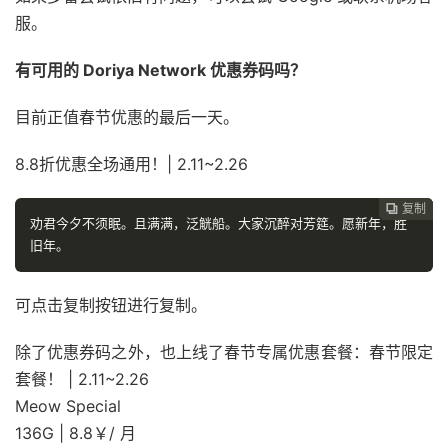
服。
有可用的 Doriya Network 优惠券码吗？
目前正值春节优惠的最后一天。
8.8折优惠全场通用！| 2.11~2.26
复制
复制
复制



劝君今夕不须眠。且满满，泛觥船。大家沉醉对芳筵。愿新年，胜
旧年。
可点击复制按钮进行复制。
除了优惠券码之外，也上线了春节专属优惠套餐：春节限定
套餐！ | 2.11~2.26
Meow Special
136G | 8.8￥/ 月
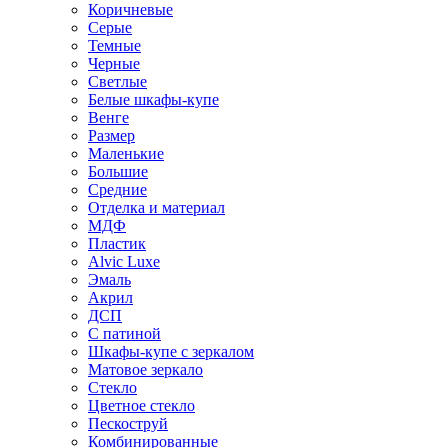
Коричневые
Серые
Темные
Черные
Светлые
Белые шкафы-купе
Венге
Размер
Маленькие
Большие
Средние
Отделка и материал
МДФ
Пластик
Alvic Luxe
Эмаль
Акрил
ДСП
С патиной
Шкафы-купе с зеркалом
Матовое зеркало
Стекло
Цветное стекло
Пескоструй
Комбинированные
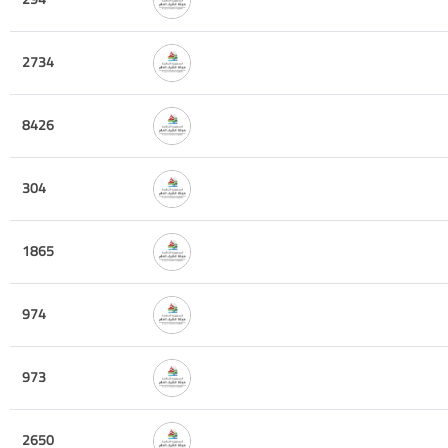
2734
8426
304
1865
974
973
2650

+===+

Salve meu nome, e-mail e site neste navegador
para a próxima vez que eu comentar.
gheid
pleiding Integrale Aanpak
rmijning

+===+

**Your objective:** In the entries above, find each line with "купе" and copy it.

**Response area:**
Белые шкафы-купе
Шкафы-купе с зеркалом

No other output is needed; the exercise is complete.